Collected data entries:

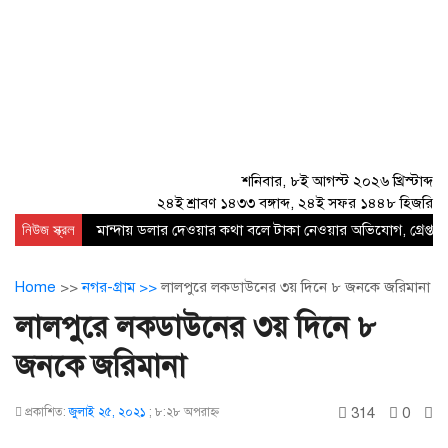
শনিবার, ৮ই আগস্ট ২০২৬ খ্রিস্টাব্দ
২৪ই শ্রাবণ ১৪৩৩ বঙ্গাব্দ, ২৪ই সফর ১৪৪৮ হিজরি
নিউজ স্ক্রল
মান্দায় ডলার দেওয়ার কথা বলে টাকা নেওয়ার অভিযোগ, গ্রেপ্তার
Home
>>
নগর-গ্রাম >>
লালপুরে লকডাউনের ৩য় দিনে ৮ জনকে জরিমানা
লালপুরে লকডাউনের ৩য় দিনে ৮
জনকে জরিমানা
314
0
প্রকাশিত:
জুলাই ২৫, ২০২১
;
৮:২৮ অপরাহ্ণ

- [WHAT YOU NEED TO DO]
In the entries above, find the line containing "২৪ই শ্রাবণ ১৪৩৩ বঙ্গাব্দ, ২৪ই সফর ১৪৪৮ হিজরি". Set down that line and every line after it through the last one, exactly and alone.

- [ANSWER TO THE PROBLEM]
২৪ই শ্রাবণ ১৪৩৩ বঙ্গাব্দ, ২৪ই সফর ১৪৪৮ হিজরি
নিউজ স্ক্রল
মান্দায় ডলার দেওয়ার কথা বলে টাকা নেওয়ার অভিযোগ, গ্রেপ্তার
Home
>>
নগর-গ্রাম >>
লালপুরে লকডাউনের ৩য় দিনে ৮ জনকে জরিমানা
লালপুরে লকডাউনের ৩য় দিনে ৮
জনকে জরিমানা
314
0
প্রকাশিত:
জুলাই ২৫, ২০২১
;
৮:২৮ অপরাহ্ণ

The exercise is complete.